Perchè i nostri acquisti li facciamo in quei posti virgolettati più sopra? Perchè è più comodo. Sono diventati luoghi di ritrovo: "Ci conosciamo? Sì, ci siamo incontrati all'Ikea". Anche questa è cultura, cumenti de-i cussa de sa mandada po s'ocimentu de su procu (achisti cust'atru puru de imburdugu).
Le culture però prendono strade diverse a seconda delle condizioniin in cui opera la convivenza civile, voglio azzardare: a secomda dell'educazione che corre (ulteriore azzardo)sul mercato.
Poco importa se le mele hanno sapore di carota e la carota di melanzana e la melanzana di qualsiasi altra cosa. Chi compra più le mele bacate? Se non qualche esaltato naturista? Però la tendenza è verso l'acquisto di prodotti biologici (chi sa cosa vuol dire, l'importante è che sia bello scritto e reclamizzato)
Ho divagato? NO, no, la cultura tout court, viaggia su questa direttrice e al volante c'è 'leducazione.
Ita 'olit narriri indipendentzia curturali? Ca candu 'andu a s'Ikea po comporai una mesa, dhis pedu su pretziu in Sardu e issus in sardu m'arrispundint?

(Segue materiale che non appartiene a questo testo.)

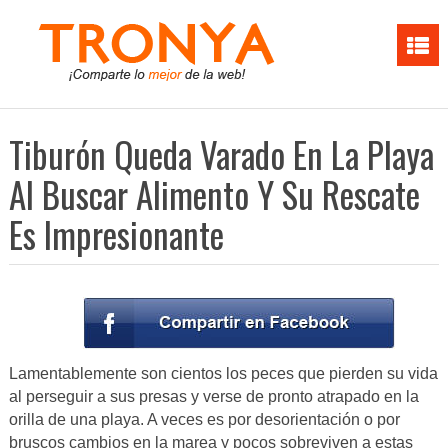
Tiburón Queda Varado En La Playa
Al Buscar Alimento Y Su Rescate
Es Impresionante
Lamentablemente son cientos los peces que pierden su vida
al perseguir a sus presas y verse de pronto atrapado en la
orilla de una playa. A veces es por desorientación o por
bruscos cambios en la marea y pocos sobreviven a estas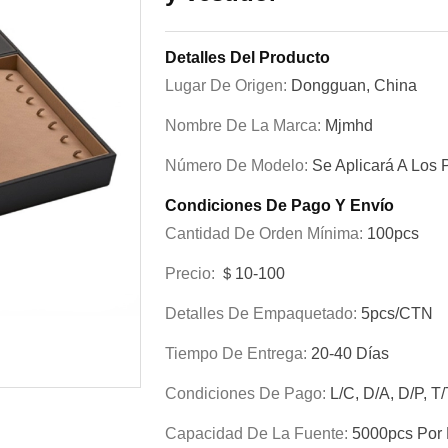
Detalles Del Producto
Lugar De Origen:
Dongguan, China
Nombre De La Marca:
Mjmhd
Número De Modelo:
Se Aplicará A Los P
Condiciones De Pago Y Envío
Cantidad De Orden Mínima:
100pcs
Precio:
＄10-100
Detalles De Empaquetado:
5pcs/CTN
Tiempo De Entrega:
20-40 Días
Condiciones De Pago:
L/C, D/A, D/P, T
Capacidad De La Fuente:
5000pcs Por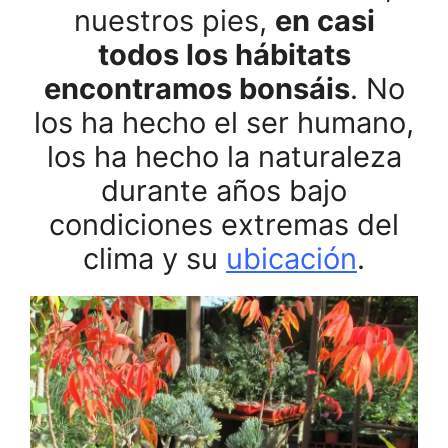
nuestros pies,
en casi
todos los hábitats
encontramos bonsáis
. No
los ha hecho el ser humano,
los ha hecho la naturaleza
durante años bajo
condiciones extremas del
clima y su
ubicación
.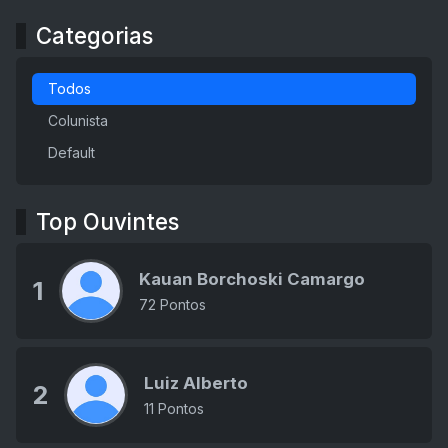
Categorias
Todos
Colunista
Default
Top Ouvintes
Kauan Borchoski Camargo
1
72 Pontos
Luiz Alberto
2
11 Pontos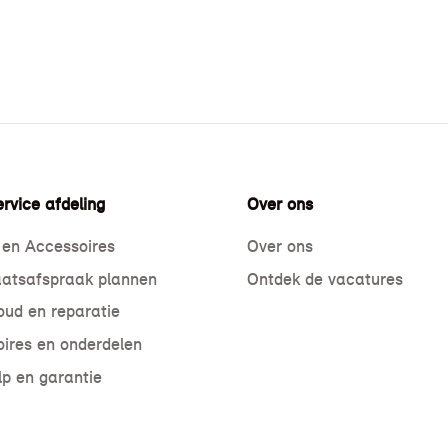
rvice afdeling
Over ons
 en Accessoires
Over ons
atsafspraak plannen
Ontdek de vacatures
ud en reparatie
ires en onderdelen
p en garantie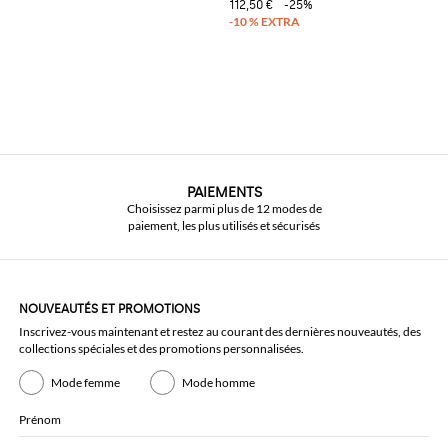
112,50 €
-25%
PAIEMENTS
Choisissez parmi plus de 12 modes de
paiement, les plus utilisés et sécurisés
NOUVEAUTÉS ET PROMOTIONS
Inscrivez-vous maintenant et restez au courant des dernières nouveautés, des
collections spéciales et des promotions personnalisées.
Mode femme
Mode homme
Prénom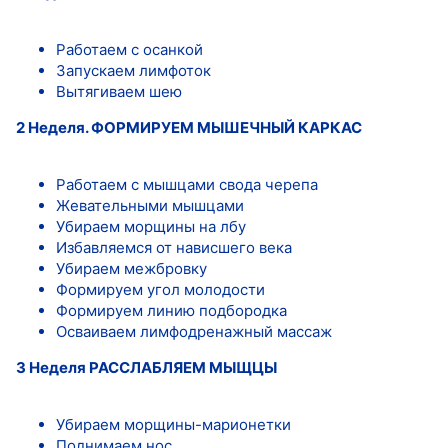
Работаем с осанкой
Запускаем лимфоток
Вытягиваем шею
2 Неделя. ФОРМИРУЕМ МЫШЕЧНЫЙ КАРКАС
Работаем с мышцами свода черепа
Жевательными мышцами
Убираем морщины на лбу
Избавляемся от нависшего века
Убираем межбровку
Формируем угол молодости
Формируем линию подбородка
Осваиваем лимфодренажный массаж
3 Неделя РАССЛАБЛЯЕМ МЫЩЦЫ
Убираем морщины-марионетки
Поднимаем нос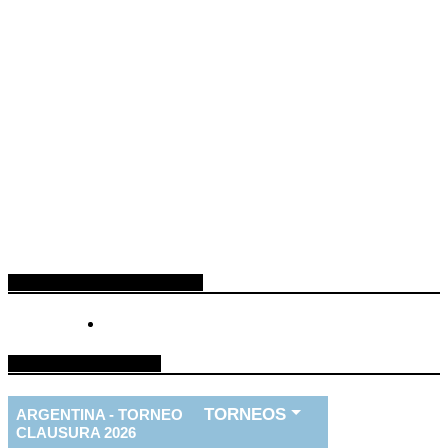
ESPACIO PUBLICITARIO
TABLA DE FUTBOL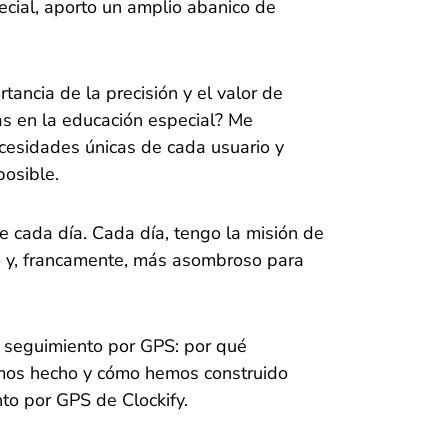
cial, aporto un amplio abanico de
tancia de la precisión y el valor de
as en la educación especial? Me
cesidades únicas de cada usuario y
posible.
de cada día. Cada día, tengo la misión de
so y, francamente, más asombroso para
el seguimiento por GPS: por qué
mos hecho y cómo hemos construido
to por GPS de Clockify.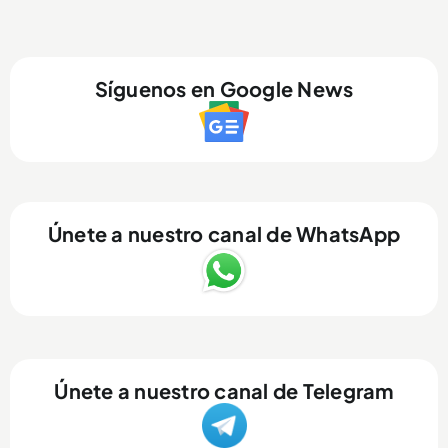
Síguenos en Google News
Únete a nuestro canal de WhatsApp
Únete a nuestro canal de Telegram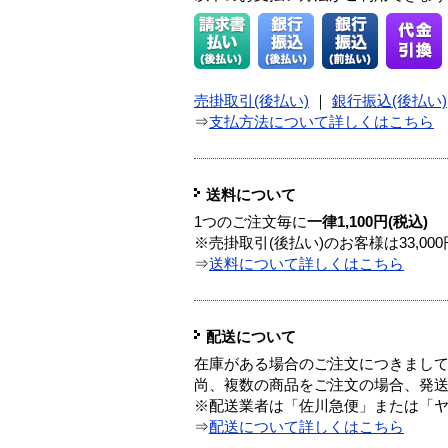
売掛取引(後払い)
｜
銀行振込(後払い)
⇒
支払方法について詳しくはこちら
送料について
1つのご注文毎に
一律1,100円(税込)
※売掛取引(後払い)のお客様は33,0
⇒
送料について詳しくはこちら
配送について
在庫がある場合のご注文につきまし
尚、複数の商品をご注文の場合、発
※配送業者は「佐川急便」または「
⇒
配送について詳しくはこちら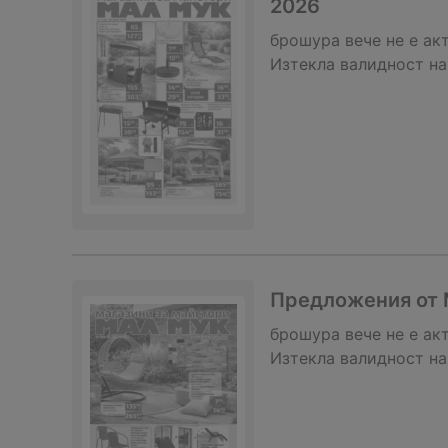
2026
брошура
вече не е ак
Изтекла валидност на
Предложения от М
брошура
вече не е ак
Изтекла валидност на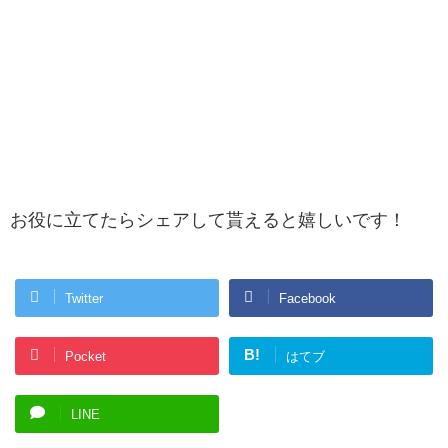
お役に立てたらシェアして貰えると嬉しいです！
Twitter
Facebook
B!
Pocket
はてブ
LINE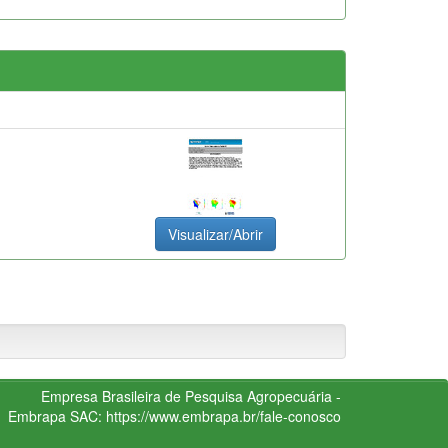
Visualizar/Abrir
Empresa Brasileira de Pesquisa Agropecuária -
Embrapa
SAC:
https://www.embrapa.br/fale-conosco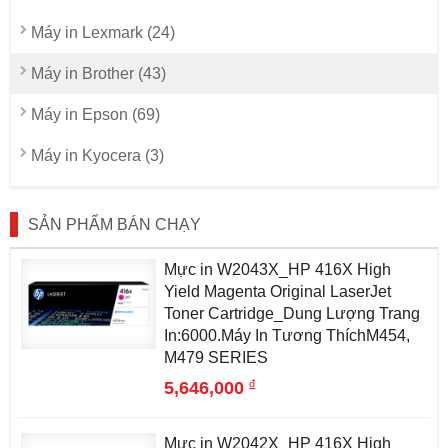
Máy in Lexmark (24)
Máy in Brother (43)
Máy in Epson (69)
Máy in Kyocera (3)
SẢN PHẨM BÁN CHẠY
Mực in W2043X_HP 416X High
Yield Magenta Original LaserJet
Toner Cartridge_Dung Lượng Trang
In:6000.Máy In Tương ThíchM454,
M479 SERIES
đ
5,646,000
Mực in W2042X_HP 416X High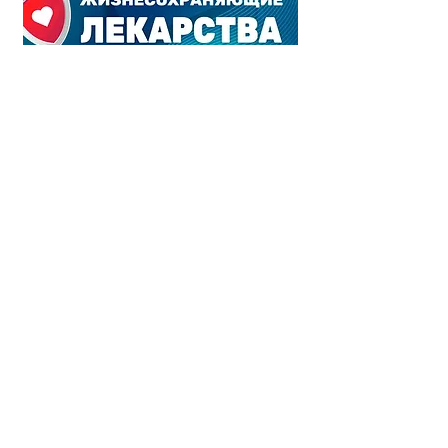
Наш адрес:
Манор Медикал Центр
26 Ha'Barzel St.
Tel Aviv 69710 Israel
+972 (3) 376-10-40
8 800 777-00-12
info@manormedicalcenter.com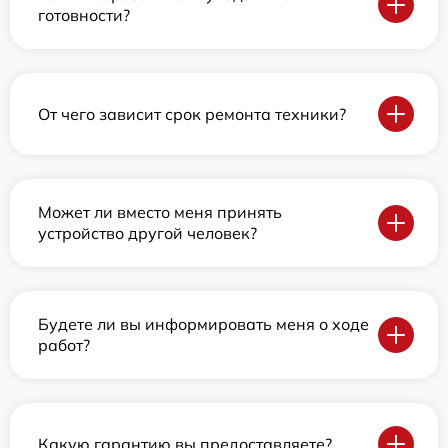
готовности?
От чего зависит срок ремонта техники?
Может ли вместо меня принять
устройство другой человек?
Будете ли вы информировать меня о ходе
работ?
Какую гарантию вы предоставляете?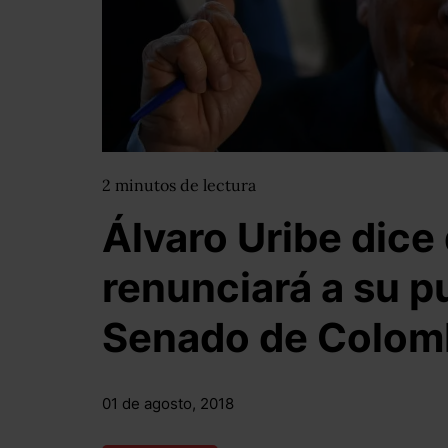
2
minutos
de lectura
Álvaro Uribe dice
renunciará a su p
Senado de Colom
01 de agosto, 2018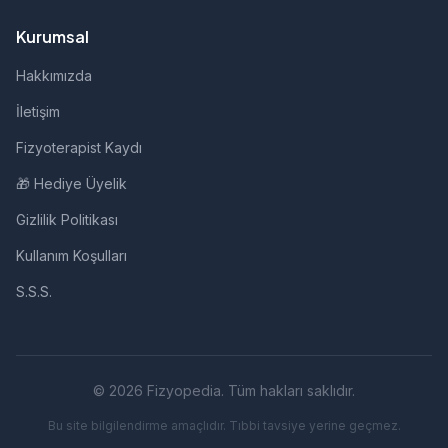
Kurumsal
Hakkımızda
İletişim
Fizyoterapist Kaydı
🎁 Hediye Üyelik
Gizlilik Politikası
Kullanım Koşulları
S.S.S.
© 2026 Fizyopedia. Tüm hakları saklıdır.
Bu site bilgilendirme amaçlıdır. Tıbbi tavsiye yerine geçmez.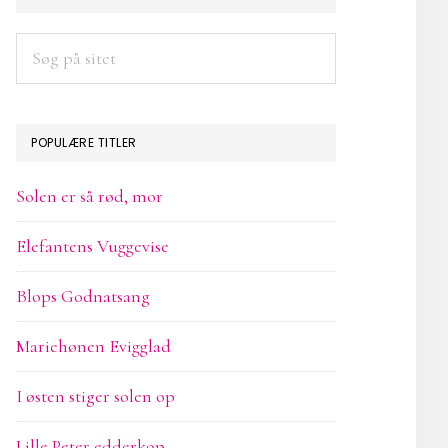
SIDEBAR
Søg
på
sitet
POPULÆRE TITLER
Solen er så rød, mor
Elefantens Vuggevise
Blops Godnatsang
Mariehønen Evigglad
I østen stiger solen op
Lille Peter edderkop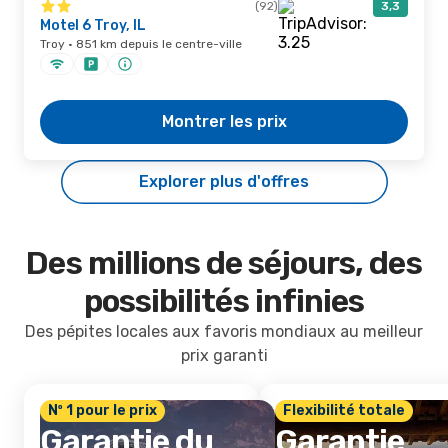
(92)
3,3
Motel 6 Troy, IL
Troy · 851 km depuis le centre-ville
Montrer les prix
Explorer plus d'offres
Des millions de séjours, des
possibilités infinies
Des pépites locales aux favoris mondiaux au meilleur
prix garanti
Nº 1 pour le prix
Flexibilité totale
Garantie du
Garantie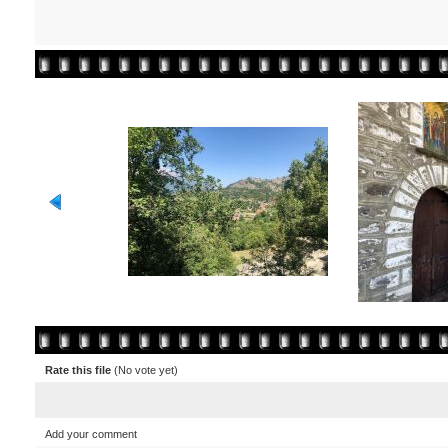
Rate this file
(No vote yet)
Add your comment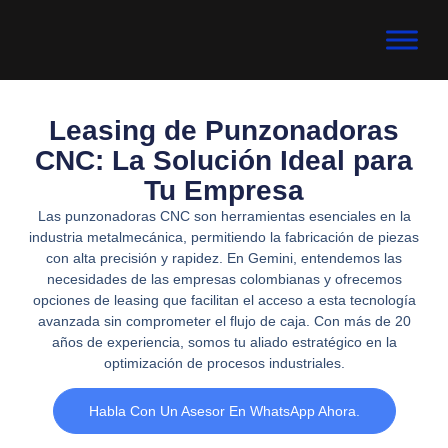
Leasing de Punzonadoras
CNC: La Solución Ideal para
Tu Empresa
Las punzonadoras CNC son herramientas esenciales en la
industria metalmecánica, permitiendo la fabricación de piezas
con alta precisión y rapidez. En Gemini, entendemos las
necesidades de las empresas colombianas y ofrecemos
opciones de leasing que facilitan el acceso a esta tecnología
avanzada sin comprometer el flujo de caja. Con más de 20
años de experiencia, somos tu aliado estratégico en la
optimización de procesos industriales.
Habla Con Un Asesor En WhatsApp Ahora.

Dhu 'is comenti seu faendi a cresciri su 'mburdugu?
Mi sembra che di questa indipendenza non ci possiamo accontentare. L'indipendenza è una cosa sola e non possiamo scinderla in statuale e culturale, almeno così mi sembra.
Ma mi paridi un'atra cosa puru,: po no abarrari in su 'mburdugu s'at a tocar'a cambiari sa conca.